In a tweet replying to an earlier tweet from the Kobeissi Letter, Musk wrote: “This is by far the most serious looming issue. Mortgages too.”
The Kobeissi Letter, which publishes a weekly market commentary, tweeted on March 26 that over the next five years, more than $2.5 trillion in commercial real estate debt will mature — which it said is “by far more than any 5 year period in history.”
“Meanwhile, rates have more than doubled and commercial real estate is only 60-70% occupied,” the Kobeissi Letter tweet continued. “Refinancing these loans is going to be incredibly expensive and likely lead to the next major crisis. The worst part? 70% of commercial real estate loans are owned by small banks. Rapidly rising rates are teaching everyone a valuable lesson. There’s no such thing as ‘free’ money.”
The worries are being echoed elsewhere in the industry. According to The Wall Street Journal, smaller banks hold $2.3 trillion in commercial real estate debt, including rental-apartment mortgages. That represents almost 80% of commercial mortgages held by all banks, the WSJ noted, citing an analysis from data firm Trepp.

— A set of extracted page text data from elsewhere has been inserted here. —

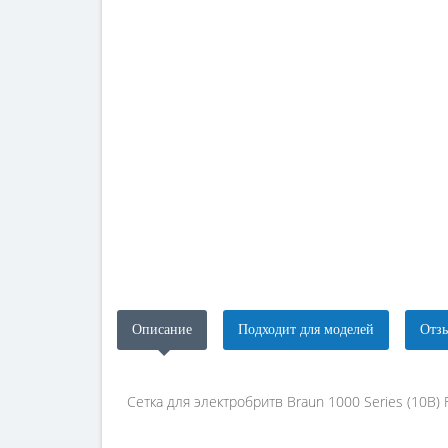
Описание
Подходит для моделей
Отзы
Сетка для электробритв Braun 1000 Series (10B) F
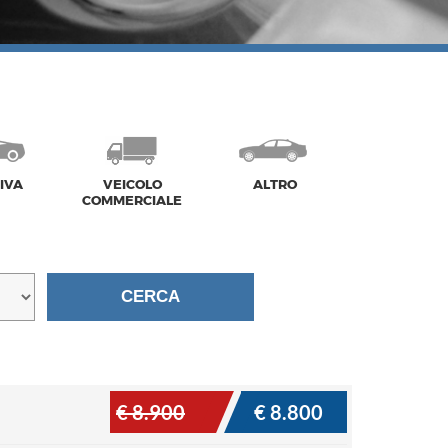
IVA
VEICOLO
ALTRO
COMMERCIALE
€ 8.900
€ 8.800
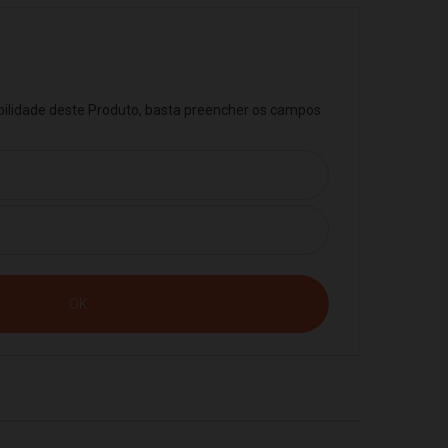
ibilidade deste Produto, basta preencher os campos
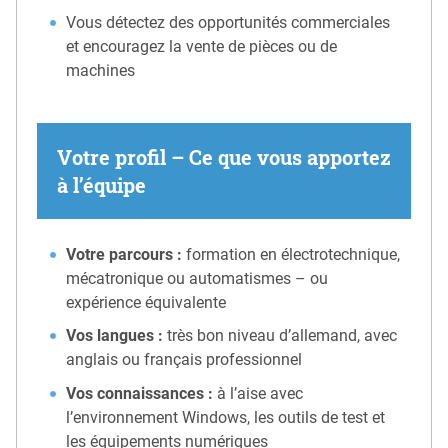
Vous détectez des opportunités commerciales
et encouragez la vente de pièces ou de
machines
Votre profil – Ce que vous apportez
à l’équipe
Votre parcours :
formation en électrotechnique,
mécatronique ou automatismes – ou
expérience équivalente
Vos langues :
très bon niveau d’allemand, avec
anglais ou français professionnel
Vos connaissances :
à l’aise avec
l’environnement Windows, les outils de test et
les équipements numériques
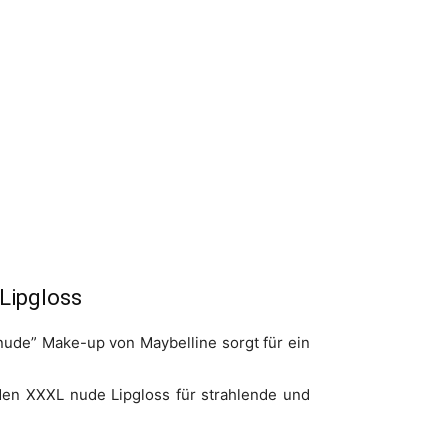
Lipgloss
nude” Make-up von Maybelline sorgt für ein
den XXXL nude Lipgloss für strahlende und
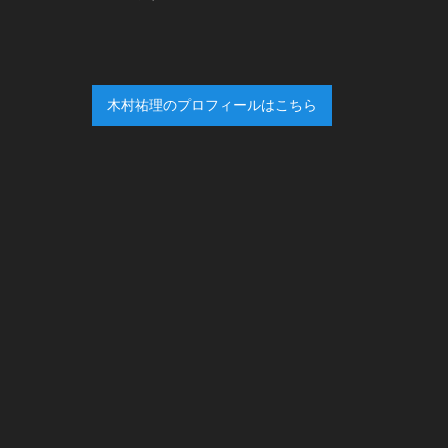
木村祐理のプロフィールはこちら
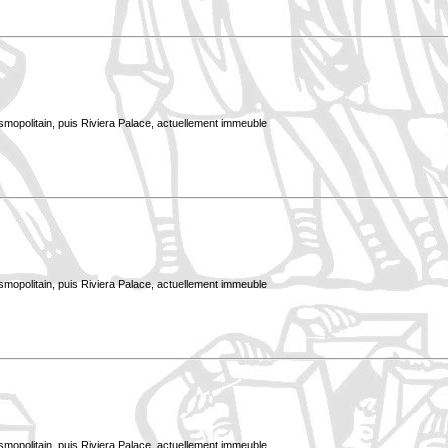
smopolitain, puis Riviera Palace, actuellement immeuble
smopolitain, puis Riviera Palace, actuellement immeuble
smopolitain, puis Riviera Palace, actuellement immeuble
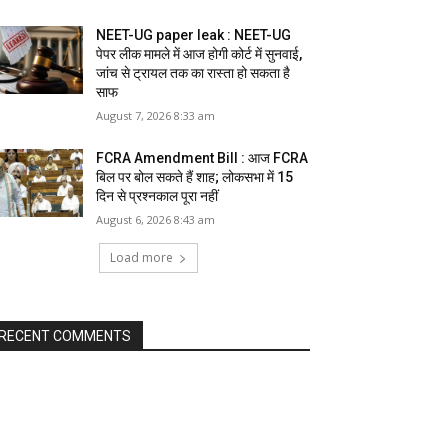
NEET-UG paper leak : NEET-UG
पेपर लीक मामले में आज होगी कोर्ट में सुनवाई,
जांच से ट्रायल तक का रास्ता हो सकता है
साफ
August 7, 2026 8:33 am
FCRA Amendment Bill : आज FCRA
बिल पर बोल सकते हैं शाह; लोकसभा में 15
दिन से प्रश्नकाल पूरा नहीं
August 6, 2026 8:43 am
Load more
RECENT COMMENTS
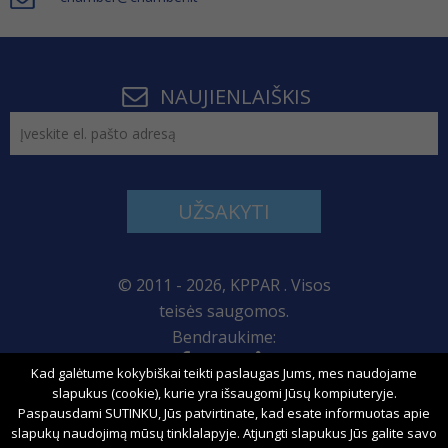
NAUJIENLAIŠKIS
UŽSAKYTI
© 2011 - 2026, KPPAR . Visos
teisės saugomos.
Bendraukime:
Kad galėtume kokybiškai teikti paslaugas Jums, mes naudojame
Svetainės žemėlapis
slapukus (cookie), kurie yra išsaugomi Jūsų kompiuteryje.
Paspausdami SUTINKU, Jūs patvirtinate, kad esate informuotas apie
slapukų naudojimą mūsų tinklalapyje. Atjungti slapukus Jūs galite savo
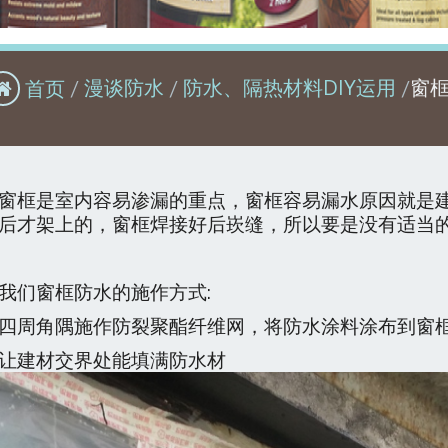
首页
漫谈防水
防水、隔热材料DIY运用
窗
窗框是室内容易渗漏的重点，窗框容易漏水原因就是
后才架上的，窗框焊接好后崁缝，所以要是没有适当
我们窗框防水的施作方式
:
四周角隅施作防裂聚酯纤维网，将防水涂料涂布到窗
让建材交界处能填满防水材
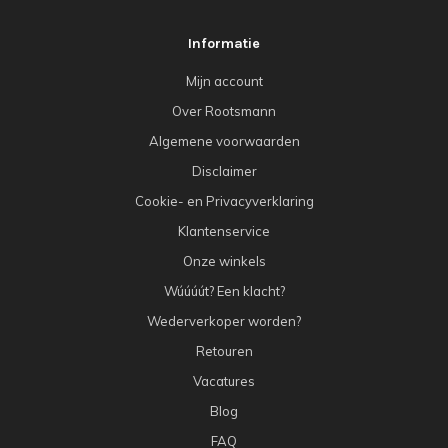
Informatie
Mijn account
Over Rootsmann
Algemene voorwaarden
Disclaimer
Cookie- en Privacyverklaring
Klantenservice
Onze winkels
Wúúúút? Een klacht?
Wederverkoper worden?
Retouren
Vacatures
Blog
FAQ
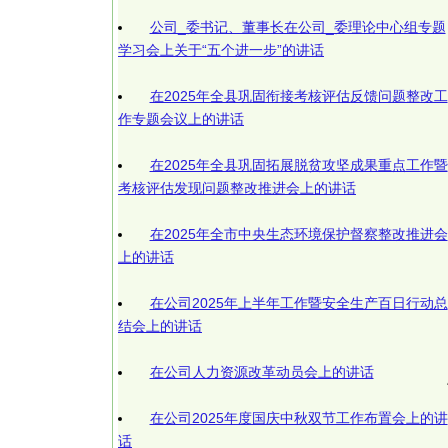
公司_委书记、董事长在公司_委理论中心组专题
学习会上关于“五个进一步”的讲话
在2025年全县巩固衔接考核评估反馈问题整改工
作专题会议上的讲话
在2025年全县巩固拓展脱贫攻坚成果重点工作暨
考核评估发现问题整改推进会上的讲话
在2025年全市中央生态环境保护督察整改推进会
上的讲话
在公司2025年上半年工作暨安全生产百日行动总
结会上的讲话
在公司人力资源改革动员会上的讲话
在公司2025年度国庆中秋双节工作布置会上的讲
话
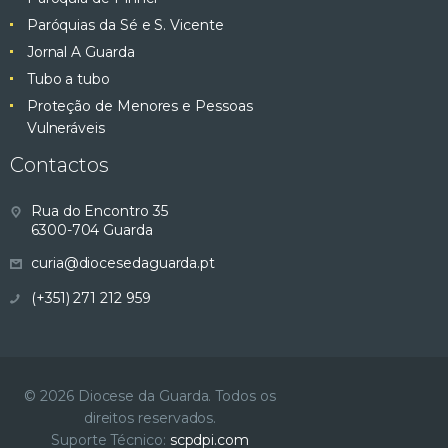
Paróquias da Sé e S. Vicente
Jornal A Guarda
Tubo a tubo
Proteção de Menores e Pessoas
Vulneráveis
Contactos
Rua do Encontro 35
6300-704 Guarda
curia@diocesedaguarda.pt
(+351) 271 212 959
© 2026 Diocese da Guarda. Todos os
direitos reservados.
Suporte Técnico:
scpdpi.com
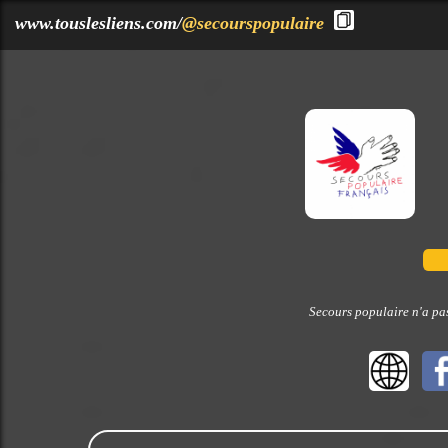
?>
www.touslesliens.com/
@secourspopulaire
Secours populaire n'a pas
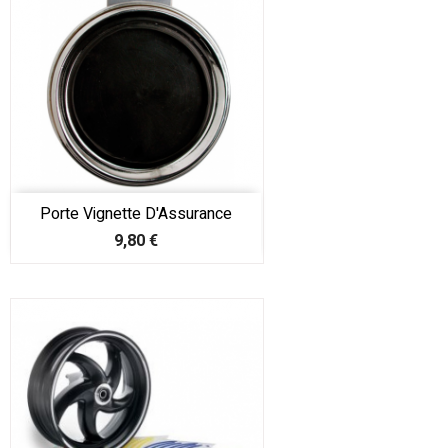
Porte Vignette D'Assurance
Prix
9,80 €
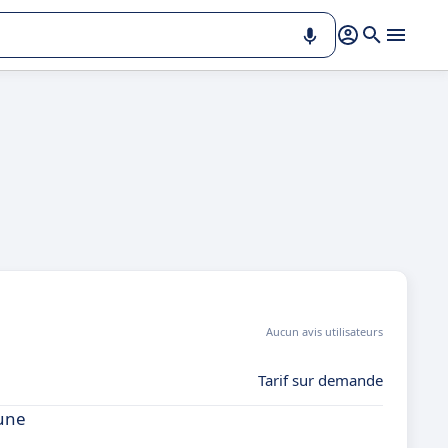
Aucun avis utilisateurs
Tarif sur demande
 une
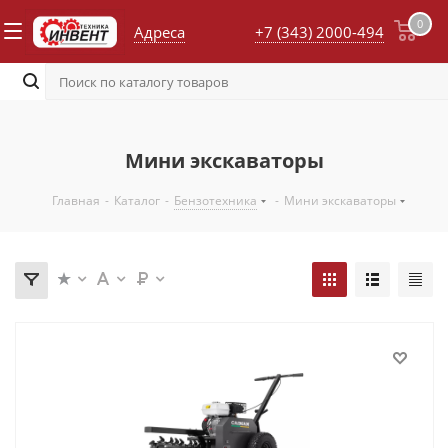
0
Адреса
+7 (343) 2000-494
Мини экскаваторы
Главная
-
Каталог
-
Бензотехника
-
Мини экскаваторы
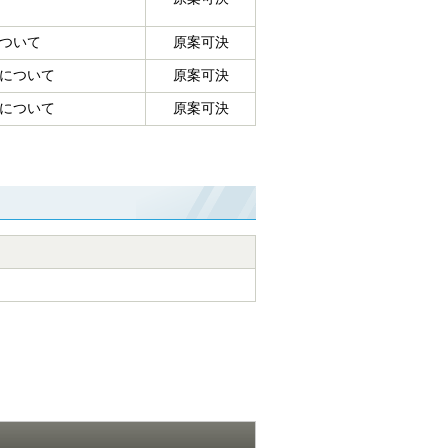
ついて
原案可決
について
原案可決
について
原案可決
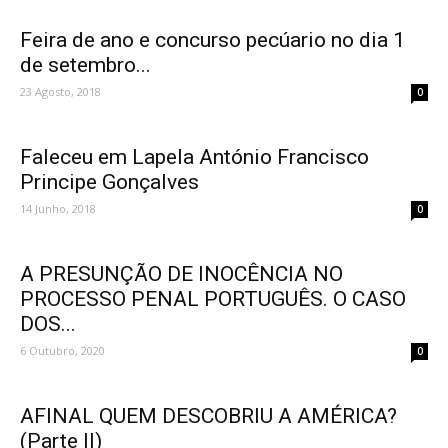
Feira de ano e concurso pecúario no dia 1
de setembro...
23 Agosto, 2018
0
Faleceu em Lapela António Francisco
Principe Gonçalves
14 Junho, 2018
0
A PRESUNÇÃO DE INOCÊNCIA NO
PROCESSO PENAL PORTUGUÊS. O CASO
DOS...
6 Outubro, 2020
0
AFINAL QUEM DESCOBRIU A AMÉRICA?
(Parte II)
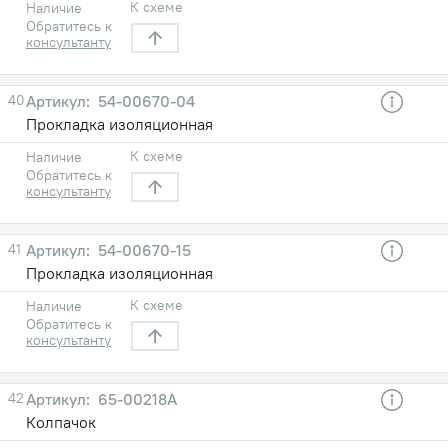
К схеме
Наличие
Обратитесь к
консультанту
40
54-00670-04
Прокладка изоляционная
К схеме
Наличие
Обратитесь к
консультанту
41
54-00670-15
Прокладка изоляционная
К схеме
Наличие
Обратитесь к
консультанту
42
65-00218А
Колпачок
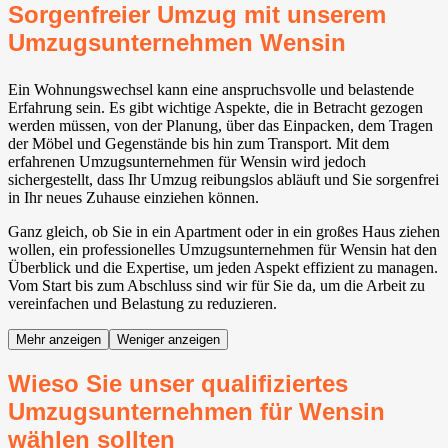
Sorgenfreier Umzug mit unserem
Umzugsunternehmen Wensin
Ein Wohnungswechsel kann eine anspruchsvolle und belastende
Erfahrung sein. Es gibt wichtige Aspekte, die in Betracht gezogen
werden müssen, von der Planung, über das Einpacken, dem Tragen
der Möbel und Gegenstände bis hin zum Transport. Mit dem
erfahrenen Umzugsunternehmen für Wensin wird jedoch
sichergestellt, dass Ihr Umzug reibungslos abläuft und Sie sorgenfrei
in Ihr neues Zuhause einziehen können.
Ganz gleich, ob Sie in ein Apartment oder in ein großes Haus ziehen
wollen, ein professionelles Umzugsunternehmen für Wensin hat den
Überblick und die Expertise, um jeden Aspekt effizient zu managen.
Vom Start bis zum Abschluss sind wir für Sie da, um die Arbeit zu
vereinfachen und Belastung zu reduzieren.
Mehr anzeigen
Weniger anzeigen
Wieso Sie unser qualifiziertes
Umzugsunternehmen für Wensin
wählen sollten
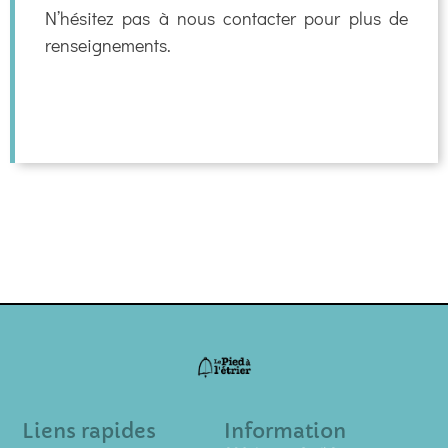
N’hésitez pas à nous contacter pour plus de
renseignements.
Liens rapides
Information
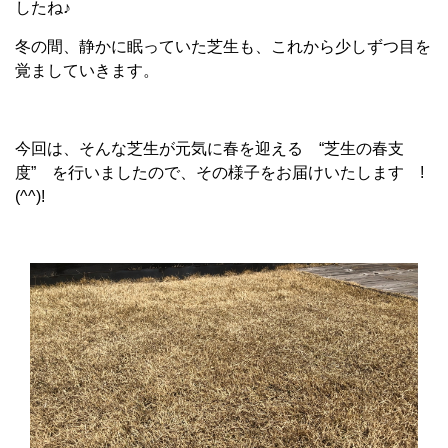
したね♪
冬の間、静かに眠っていた芝生も、これから少しずつ目を
覚ましていきます。
今回は、そんな芝生が元気に春を迎える “芝生の春支
度” を行いましたので、その様子をお届けいたします !
(^^)!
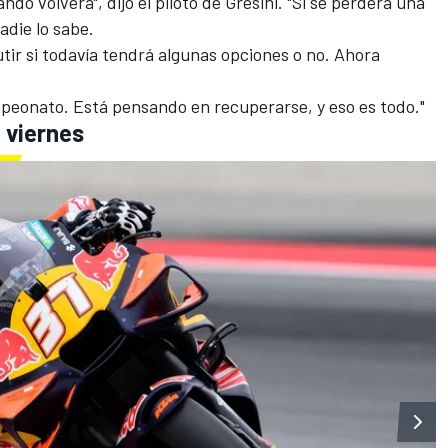
do volverá", dijo el piloto de
Gresini
. "Si se perderá una
Nadie lo sabe.
tir si todavía tendrá algunas opciones o no. Ahora
peonato. Está pensando en recuperarse, y eso es todo."
 viernes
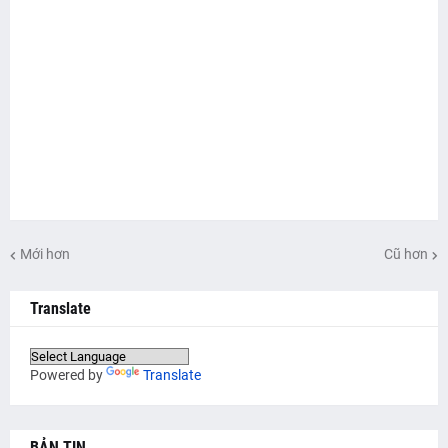
Mới hơn
Cũ hơn
Translate
Powered by
Translate
BẢN TIN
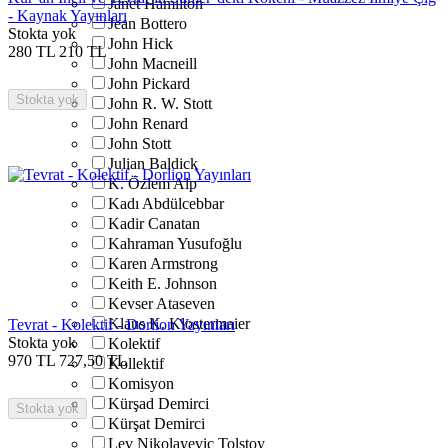
Janet Hamilton
- Kaynak Yayınları
Jean Bottero
Stokta yok
John Hick
280
TL
210
TL
John Macneill
John Pickard
Stokta yok
John R. W. Stott
John Renard
John Stott
Julian Baldick
K. Özlem Alp
Kadı Abdülcebbar
Kadir Canatan
Kahraman Yusufoğlu
Karen Armstrong
Keith E. Johnson
Kevser Ataseven
Klaus K. Klostermaier
Tevrat - Kolektif - Dorlion Yayınları
Stokta yok
Kolektif
970
TL
727,50
TL
Kollektif
Komisyon
Kürşad Demirci
Stokta yok
Kürşat Demirci
Lev Nikolayeviç Tolstoy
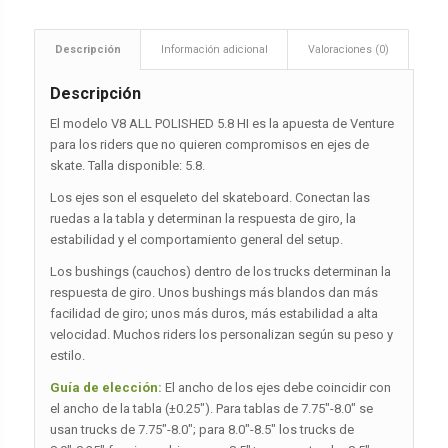
Descripción
Información adicional
Valoraciones (0)
Descripción
El modelo V8 ALL POLISHED 5.8 HI es la apuesta de Venture
para los riders que no quieren compromisos en ejes de
skate. Talla disponible: 5.8.
Los ejes son el esqueleto del skateboard. Conectan las
ruedas a la tabla y determinan la respuesta de giro, la
estabilidad y el comportamiento general del setup.
Los bushings (cauchos) dentro de los trucks determinan la
respuesta de giro. Unos bushings más blandos dan más
facilidad de giro; unos más duros, más estabilidad a alta
velocidad. Muchos riders los personalizan según su peso y
estilo.
Guía de elección:
El ancho de los ejes debe coincidir con
el ancho de la tabla (±0.25″). Para tablas de 7.75″-8.0″ se
usan trucks de 7.75″-8.0″; para 8.0″-8.5″ los trucks de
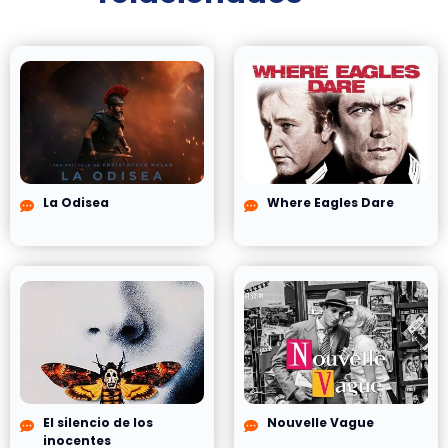
La Odisea
Where Eagles Dare
El silencio de los
Nouvelle Vague
inocentes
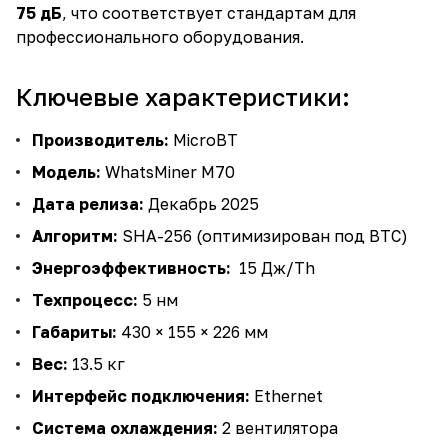
75 дБ
, что соответствует стандартам для
профессионального оборудования.
Ключевые характеристики:
Производитель:
MicroBT
Модель:
WhatsMiner M70
Дата релиза:
Декабрь 2025
Алгоритм:
SHA-256 (оптимизирован под BTC)
Энергоэффективность:
15 Дж/Th
Техпроцесс:
5 нм
Габариты:
430 × 155 × 226 мм
Вес:
13.5 кг
Интерфейс подключения:
Ethernet
Система охлаждения:
2 вентилятора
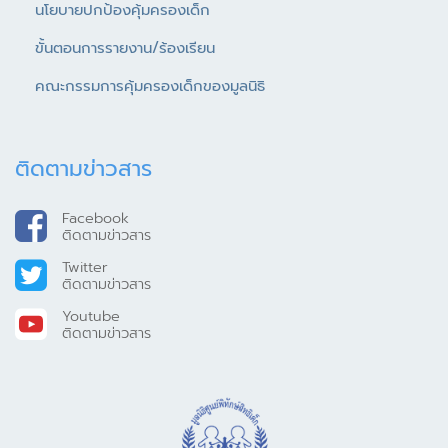
นโยบายปกป้องคุ้มครองเด็ก
ขั้นตอนการรายงาน/ร้องเรียน
คณะกรรมการคุ้มครองเด็กของมูลนิธิ
ติดตามข่าวสาร
Facebook
ติดตามข่าวสาร
Twitter
ติดตามข่าวสาร
Youtube
ติดตามข่าวสาร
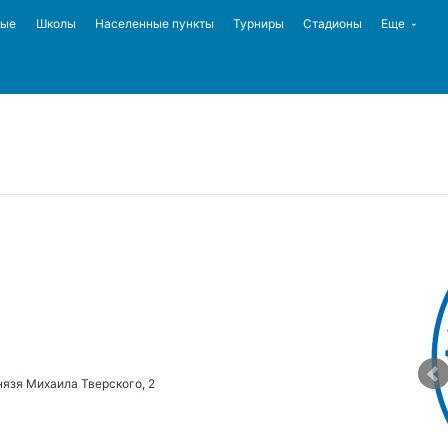
ные
Школы
Населенные пункты
Турниры
Стадионы
Еще
нязя Михаила Тверского, 2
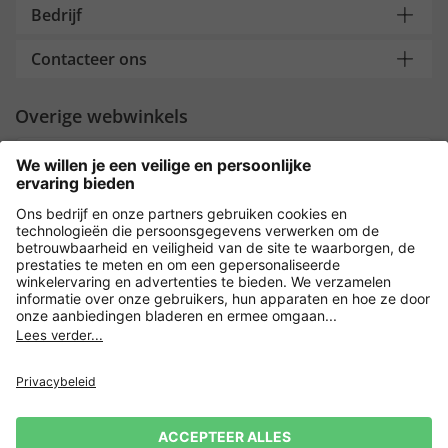
Bedrijf
Contacteer ons
Overige webwinkels
Nederland
Payment and Delivery
Versleuteling met
Privacy
Verkoopvoorwaarden
Leveringsvoorwaarden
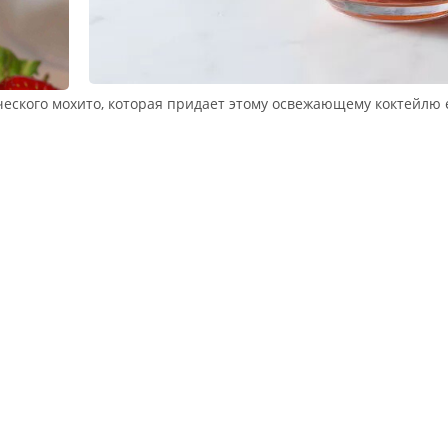
ческого мохито, которая придает этому освежающему коктейлю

In addition, at the median U.S. bank, commercial real-estate loans account for 38% of loan holdings, according to an analysis from KBW Research.
As The Wall Street Journal explained: “If those loans pay off, it would reassure markets. But a large number of defaults could force banks to mark down the value of these and other loans, analysts say, reinforcing fears over the financial health of the U.S. banking system.”
All of this comes against the backdrop of Silicon Valley Bank’s recent failure, which many experts say was due to poor management and an inability to adjust to rising interest rates.
In prepared remarks due to be given Tuesday to the U.S. Senate Committee on Banking, Housing, and Urban Affairs, Fed Governor Michael Barr said SVB failed because it did not “effectively manage its interest rate and liquidity risk.” He added that it was “a textbook case of mismanagement.”
Indeed, interest rates that stayed near zero for too long allowed risk to intensify across the investing spectrum, according to a recent report from LPL Financial analysts Quincy Krosby and Jeffrey Buchbinder.
“With financial conditions remaining loose, risk taking was elevated in venture capital, private equity, and real estate, especially commercial real estate. But as the Fed finally launched its aggressive rate hiking campaign, the dynamic changed,” the analysts wrote. “The collapse of SVB, followed by the other banks that were victims of the immediate panic that ensued, is emblematic of the changing landscape. When all is said and done, the blame falls on all of the above for failing to recognize the risks associated with policies that allowed risk taking but then quickly turned off the spigots.”